Assessing internal soundness of hardwood logs through acoustic impact test and waveform analysis

  • Feng Xu
  • Yunfei LiuEmail author
  • Xiping WangEmail author
  • Brian K. Brashaw
  • Lon A. Yeary
  • Robert J. Ross


The objective of this study was to explore the potential of an acoustic impact test as a nondestructive evaluation procedure to assess the soundness of hardwood logs in terms of internal decay, void, and defect ratio. Fifteen logs of four hardwood species (black cherry, white oak, red oak, and cottonwood) were obtained and subjected to acoustic impact testing. The logs were subsequently dissected for visual examination and physical mapping of the internal defects. The acoustic response signals were analyzed to derive acoustic velocity (through FFT), time centroid (through moment analysis), and the first- and second-order damping ratio (through continuous wavelet transform). The longitudinal acoustic velocity was found to have a negative, nonlinear relationship with defect ratio (R2 = 0.72), but it lacked sensitivity to small defects and was affected by species.

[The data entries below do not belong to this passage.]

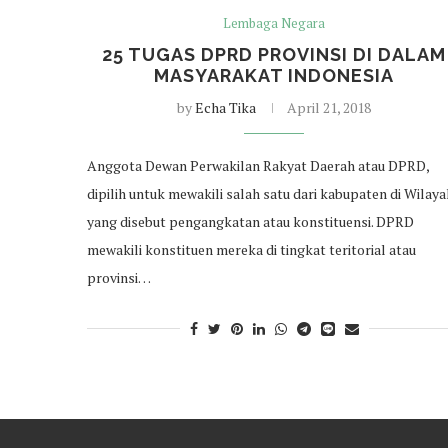
Lembaga Negara
25 TUGAS DPRD PROVINSI DI DALAM
MASYARAKAT INDONESIA
by
Echa Tika
April 21, 2018
Anggota Dewan Perwakilan Rakyat Daerah atau DPRD,
dipilih untuk mewakili salah satu dari kabupaten di Wilay
yang disebut pengangkatan atau konstituensi. DPRD
mewakili konstituen mereka di tingkat teritorial atau
provinsi…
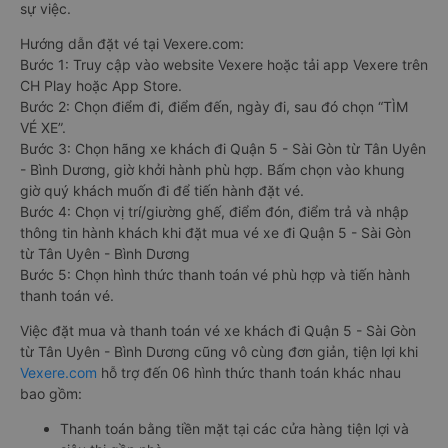
sự việc.
Hướng dẫn đặt vé tại Vexere.com:
Bước 1: Truy cập vào website Vexere hoặc tải app Vexere trên
CH Play hoặc App Store.
Bước 2: Chọn điểm đi, điểm đến, ngày đi, sau đó chọn “TÌM
VÉ XE”.
Bước 3: Chọn hãng xe khách đi Quận 5 - Sài Gòn từ Tân Uyên
- Bình Dương, giờ khởi hành phù hợp. Bấm chọn vào khung
giờ quý khách muốn đi để tiến hành đặt vé.
Bước 4: Chọn vị trí/giường ghế, điểm đón, điểm trả và nhập
thông tin hành khách khi đặt mua vé xe đi Quận 5 - Sài Gòn
từ Tân Uyên - Bình Dương
Bước 5: Chọn hình thức thanh toán vé phù hợp và tiến hành
thanh toán vé.
Việc đặt mua và thanh toán vé xe khách đi Quận 5 - Sài Gòn
từ Tân Uyên - Bình Dương cũng vô cùng đơn giản, tiện lợi khi
Vexere.com
hỗ trợ đến 06 hình thức thanh toán khác nhau
bao gồm:
Thanh toán bằng tiền mặt tại các cửa hàng tiện lợi và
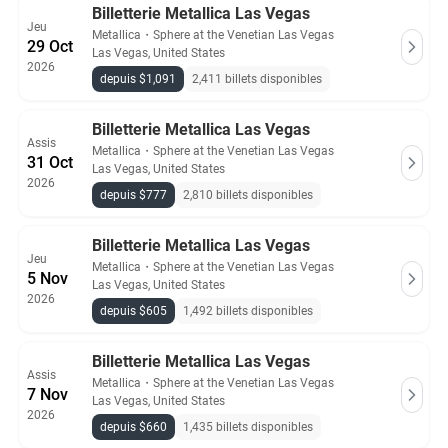
Billetterie Metallica Las Vegas
Jeu
Metallica
・
Sphere at the Venetian Las Vegas
29 Oct
Las Vegas, United States
2026
depuis $1,091
2,411 billets disponibles
Billetterie Metallica Las Vegas
Assis
Metallica
・
Sphere at the Venetian Las Vegas
31 Oct
Las Vegas, United States
2026
depuis $777
2,810 billets disponibles
Billetterie Metallica Las Vegas
Jeu
Metallica
・
Sphere at the Venetian Las Vegas
5 Nov
Las Vegas, United States
2026
depuis $605
1,492 billets disponibles
Billetterie Metallica Las Vegas
Assis
Metallica
・
Sphere at the Venetian Las Vegas
7 Nov
Las Vegas, United States
2026
depuis $660
1,435 billets disponibles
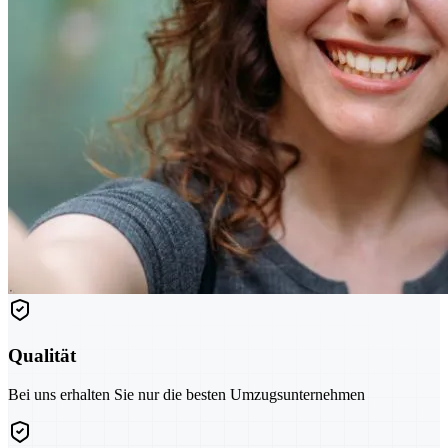
Qualität
Bei uns erhalten Sie nur die besten Umzugsunternehmen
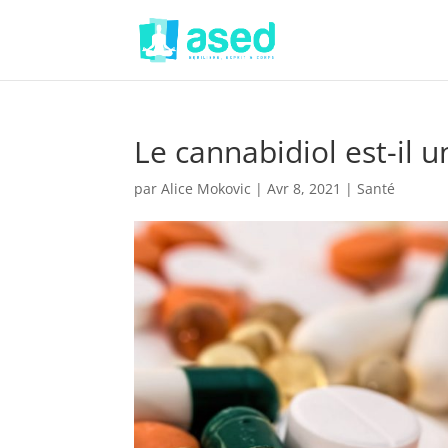
Le cannabidiol est-il 
par
Alice Mokovic
|
Avr 8, 2021
|
Santé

Time centroid proved to be a better predictor than acoustic velocity with an improved correlation with log defect ratio (R2 = 0.87). Wavelet-based damping ratio was found to have a close linear relationship with log defect ratio. Comparing with the first-order damping ratio, the second-order damping ratio had a better predicting power (R2 = 0.92) and was not affected by type and location of defects. The results further indicated that a combination of acoustic velocity, time centroid, and the first- and second-order damping ratios could yield the optimal prediction of log defect ratio. However, considering the sensitivity and simplicity of the waveform analysis, the second-order damping ratio of the response signals could be the best single predicting parameter for assessing the internal soundness of hardwood logs.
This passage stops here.